No pictures, no extra lines: copy exactly from the line with "e broken a rule, you" through the end of the entries.

[Page-level text extractions]

++++++++++

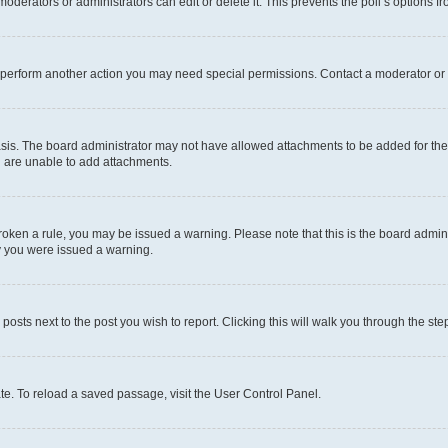
oderators or administrators can edit or delete it. This prevents the poll’s options
r perform another action you may need special permissions. Contact a moderator or 
sis. The board administrator may not have allowed attachments to be added for the 
u are unable to add attachments.
e broken a rule, you may be issued a warning. Please note that this is the board adm
hy you were issued a warning.
 posts next to the post you wish to report. Clicking this will walk you through the ste
te. To reload a saved passage, visit the User Control Panel.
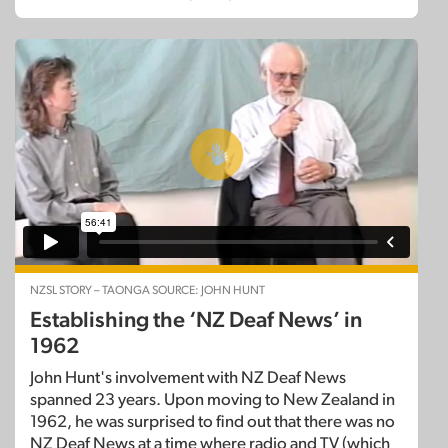
NZSL STORY – TAONGA SOURCE: JOHN HUNT
Establishing the ‘NZ Deaf News’ in
1962
John Hunt's involvement with NZ Deaf News
spanned 23 years. Upon moving to New Zealand in
1962, he was surprised to find out that there was no
NZ Deaf News at a time where radio and TV (which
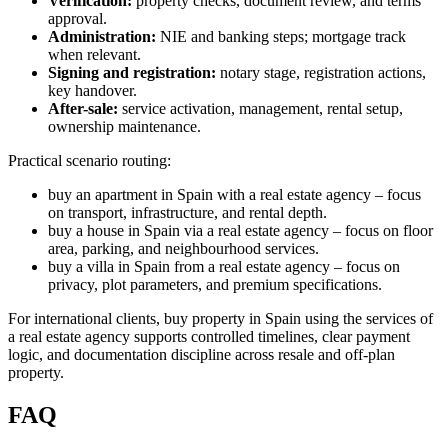
Verification:
property checks, document review, and terms
approval.
Administration:
NIE and banking steps; mortgage track
when relevant.
Signing and registration:
notary stage, registration actions,
key handover.
After-sale:
service activation, management, rental setup,
ownership maintenance.
Practical scenario routing:
buy an apartment in Spain with a real estate agency – focus
on transport, infrastructure, and rental depth.
buy a house in Spain via a real estate agency – focus on floor
area, parking, and neighbourhood services.
buy a villa in Spain from a real estate agency – focus on
privacy, plot parameters, and premium specifications.
For international clients, buy property in Spain using the services of
a real estate agency supports controlled timelines, clear payment
logic, and documentation discipline across resale and off-plan
property.
FAQ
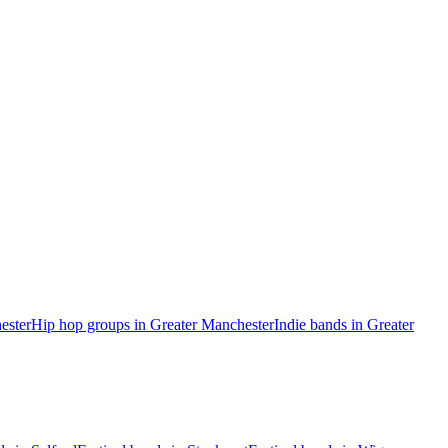
ester
Hip hop groups in Greater Manchester
Indie bands in Greater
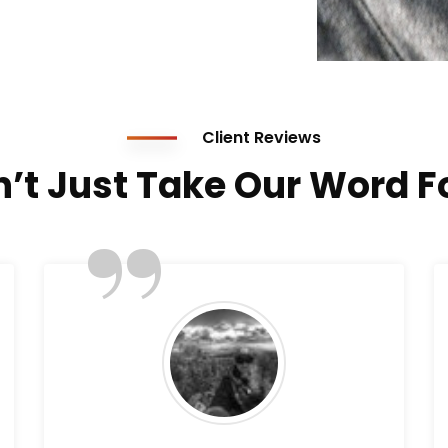
Client Reviews
’t Just Take Our Word Fo
”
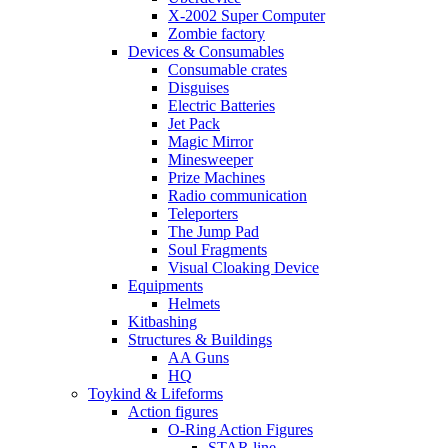
X-2002 Super Computer
Zombie factory
Devices & Consumables
Consumable crates
Disguises
Electric Batteries
Jet Pack
Magic Mirror
Minesweeper
Prize Machines
Radio communication
Teleporters
The Jump Pad
Soul Fragments
Visual Cloaking Device
Equipments
Helmets
Kitbashing
Structures & Buildings
AA Guns
HQ
Toykind & Lifeforms
Action figures
O-Ring Action Figures
STAR line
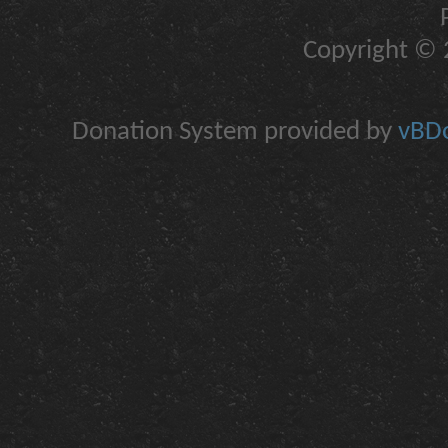
Copyright © 2
Donation System provided by
vBDo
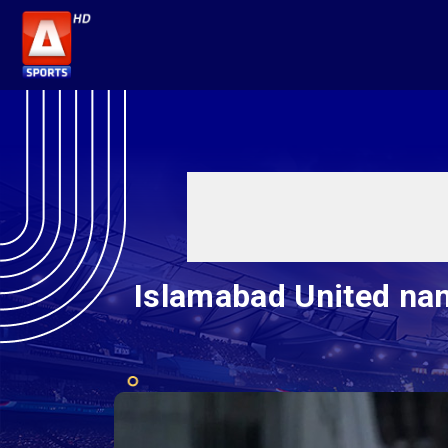
Islamabad United na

++++++++++

Worked solution:
e broken a rule, you may be issued a warning. Please note that this is the board adm
hy you were issued a warning.
 posts next to the post you wish to report. Clicking this will walk you through the ste
te. To reload a saved passage, visit the User Control Panel.
NZSL STORY – TAONGA SOURCE: JOHN HUNT
Establishing the ‘NZ Deaf News’ in
1962
John Hunt's involvement with NZ Deaf News
spanned 23 years. Upon moving to New Zealand in
1962, he was surprised to find out that there was no
NZ Deaf News at a time where radio and TV (which
Verification:
property checks, document review, and terms
approval.
Administration:
NIE and banking steps; mortgage track
when relevant.
Signing and registration:
notary stage, registration actions,
key handover.
After-sale:
service activation, management, rental setup,
ownership maintenance.
Practical scenario routing:
buy an apartment in Spain with a real estate agency – focus
on transport, infrastructure, and rental depth.
buy a house in Spain via a real estate agency – focus on floor
area, parking, and neighbourhood services.
buy a villa in Spain from a real estate agency – focus on
privacy, plot parameters, and premium specifications.
For international clients, buy property in Spain using the services of
a real estate agency supports controlled timelines, clear payment
logic, and documentation discipline across resale and off-plan
property.
FAQ
ester
Hip hop groups in Greater Manchester
Indie bands in Greater
Client Reviews
’t Just Take Our Word Fo
”
X-2002 Super Computer
Zombie factory
Devices & Consumables
Consumable crates
Disguises
Electric Batteries
Jet Pack
Magic Mirror
Minesweeper
Prize Machines
Radio communication
Teleporters
The Jump Pad
Soul Fragments
Visual Cloaking Device
Equipments
Helmets
Kitbashing
Structures & Buildings
AA Guns
HQ
Toykind & Lifeforms
Action figures
O-Ring Action Figures
STAR line
Copyright © 2
Donation System provided by
vBDo
Islamabad United na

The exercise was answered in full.